▶ **Task item**
Apart from the pictures, print the data below exactly as given.
----- Supplied material -----
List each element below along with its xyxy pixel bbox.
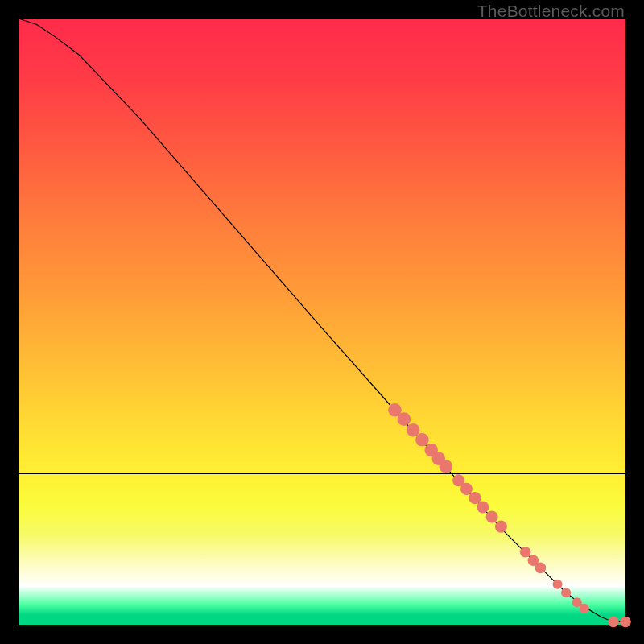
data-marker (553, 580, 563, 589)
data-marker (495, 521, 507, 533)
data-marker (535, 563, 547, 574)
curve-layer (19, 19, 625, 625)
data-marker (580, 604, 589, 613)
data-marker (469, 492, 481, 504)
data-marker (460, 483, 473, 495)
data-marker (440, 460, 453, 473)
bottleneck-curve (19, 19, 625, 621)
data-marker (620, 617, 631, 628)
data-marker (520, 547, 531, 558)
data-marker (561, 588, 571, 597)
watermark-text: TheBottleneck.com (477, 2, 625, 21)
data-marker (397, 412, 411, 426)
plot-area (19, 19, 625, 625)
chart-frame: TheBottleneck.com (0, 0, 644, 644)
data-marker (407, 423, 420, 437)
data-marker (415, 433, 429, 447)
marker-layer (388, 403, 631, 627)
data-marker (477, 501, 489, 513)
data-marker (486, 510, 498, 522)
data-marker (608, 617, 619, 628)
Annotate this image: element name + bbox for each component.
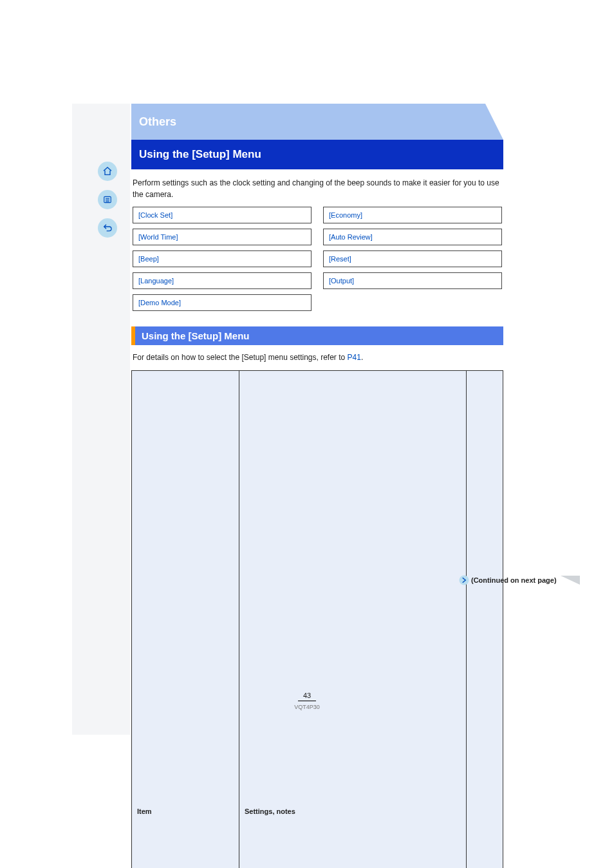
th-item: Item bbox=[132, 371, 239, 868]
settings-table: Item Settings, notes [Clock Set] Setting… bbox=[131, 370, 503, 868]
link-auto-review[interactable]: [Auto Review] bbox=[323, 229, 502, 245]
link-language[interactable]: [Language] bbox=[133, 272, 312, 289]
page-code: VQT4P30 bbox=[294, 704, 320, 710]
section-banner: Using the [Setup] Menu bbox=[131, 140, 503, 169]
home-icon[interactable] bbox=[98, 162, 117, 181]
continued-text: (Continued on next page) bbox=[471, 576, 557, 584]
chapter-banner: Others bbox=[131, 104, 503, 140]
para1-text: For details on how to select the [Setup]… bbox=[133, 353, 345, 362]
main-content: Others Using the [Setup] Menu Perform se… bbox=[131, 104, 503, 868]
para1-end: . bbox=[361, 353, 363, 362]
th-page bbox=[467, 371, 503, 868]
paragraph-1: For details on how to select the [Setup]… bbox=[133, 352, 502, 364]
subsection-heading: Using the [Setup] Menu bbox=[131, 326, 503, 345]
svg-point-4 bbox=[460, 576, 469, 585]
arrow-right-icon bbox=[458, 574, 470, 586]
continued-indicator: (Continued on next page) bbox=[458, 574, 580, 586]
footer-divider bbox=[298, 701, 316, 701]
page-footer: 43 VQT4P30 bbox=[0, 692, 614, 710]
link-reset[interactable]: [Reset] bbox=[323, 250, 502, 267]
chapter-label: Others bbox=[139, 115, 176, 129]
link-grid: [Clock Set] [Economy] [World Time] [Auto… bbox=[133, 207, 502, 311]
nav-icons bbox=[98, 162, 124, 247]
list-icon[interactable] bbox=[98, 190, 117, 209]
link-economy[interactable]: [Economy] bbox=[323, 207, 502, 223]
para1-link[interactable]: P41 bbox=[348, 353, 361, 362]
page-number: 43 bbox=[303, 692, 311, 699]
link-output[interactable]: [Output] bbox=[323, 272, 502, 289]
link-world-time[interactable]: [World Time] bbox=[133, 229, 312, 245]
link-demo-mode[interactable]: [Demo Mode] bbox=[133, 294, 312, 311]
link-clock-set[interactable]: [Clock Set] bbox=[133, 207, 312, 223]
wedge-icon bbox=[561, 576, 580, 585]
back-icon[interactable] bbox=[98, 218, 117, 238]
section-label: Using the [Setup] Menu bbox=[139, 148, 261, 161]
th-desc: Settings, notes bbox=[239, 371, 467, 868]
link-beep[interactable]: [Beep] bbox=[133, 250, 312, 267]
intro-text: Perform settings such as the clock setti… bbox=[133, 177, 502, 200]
-----
▶ **Response**
List each element below along with its xyxy pixel bbox.
data-marker (553, 580, 563, 589)
data-marker (495, 521, 507, 533)
data-marker (535, 563, 547, 574)
curve-layer (19, 19, 625, 625)
data-marker (580, 604, 589, 613)
data-marker (469, 492, 481, 504)
data-marker (460, 483, 473, 495)
data-marker (440, 460, 453, 473)
bottleneck-curve (19, 19, 625, 621)
data-marker (620, 617, 631, 628)
data-marker (520, 547, 531, 558)
data-marker (561, 588, 571, 597)
watermark-text: TheBottleneck.com (477, 2, 625, 21)
data-marker (397, 412, 411, 426)
plot-area (19, 19, 625, 625)
chart-frame: TheBottleneck.com (0, 0, 644, 644)
data-marker (407, 423, 420, 437)
data-marker (415, 433, 429, 447)
marker-layer (388, 403, 631, 627)
data-marker (477, 501, 489, 513)
data-marker (486, 510, 498, 522)
data-marker (608, 617, 619, 628)
Annotate this image: element name + bbox for each component.
th-item: Item bbox=[132, 371, 239, 868]
settings-table: Item Settings, notes [Clock Set] Setting… bbox=[131, 370, 503, 868]
link-auto-review[interactable]: [Auto Review] bbox=[323, 229, 502, 245]
link-language[interactable]: [Language] bbox=[133, 272, 312, 289]
page-code: VQT4P30 bbox=[294, 704, 320, 710]
section-banner: Using the [Setup] Menu bbox=[131, 140, 503, 169]
home-icon[interactable] bbox=[98, 162, 117, 181]
continued-text: (Continued on next page) bbox=[471, 576, 557, 584]
chapter-banner: Others bbox=[131, 104, 503, 140]
para1-text: For details on how to select the [Setup]… bbox=[133, 353, 345, 362]
main-content: Others Using the [Setup] Menu Perform se… bbox=[131, 104, 503, 868]
para1-end: . bbox=[361, 353, 363, 362]
th-page bbox=[467, 371, 503, 868]
paragraph-1: For details on how to select the [Setup]… bbox=[133, 352, 502, 364]
subsection-heading: Using the [Setup] Menu bbox=[131, 326, 503, 345]
svg-point-4 bbox=[460, 576, 469, 585]
arrow-right-icon bbox=[458, 574, 470, 586]
continued-indicator: (Continued on next page) bbox=[458, 574, 580, 586]
footer-divider bbox=[298, 701, 316, 701]
page-footer: 43 VQT4P30 bbox=[0, 692, 614, 710]
link-reset[interactable]: [Reset] bbox=[323, 250, 502, 267]
chapter-label: Others bbox=[139, 115, 176, 129]
link-grid: [Clock Set] [Economy] [World Time] [Auto… bbox=[133, 207, 502, 311]
nav-icons bbox=[98, 162, 124, 247]
list-icon[interactable] bbox=[98, 190, 117, 209]
link-economy[interactable]: [Economy] bbox=[323, 207, 502, 223]
para1-link[interactable]: P41 bbox=[348, 353, 361, 362]
page-number: 43 bbox=[303, 692, 311, 699]
link-output[interactable]: [Output] bbox=[323, 272, 502, 289]
link-world-time[interactable]: [World Time] bbox=[133, 229, 312, 245]
link-demo-mode[interactable]: [Demo Mode] bbox=[133, 294, 312, 311]
link-clock-set[interactable]: [Clock Set] bbox=[133, 207, 312, 223]
wedge-icon bbox=[561, 576, 580, 585]
back-icon[interactable] bbox=[98, 218, 117, 238]
section-label: Using the [Setup] Menu bbox=[139, 148, 261, 161]
th-desc: Settings, notes bbox=[239, 371, 467, 868]
link-beep[interactable]: [Beep] bbox=[133, 250, 312, 267]
intro-text: Perform settings such as the clock setti… bbox=[133, 177, 502, 200]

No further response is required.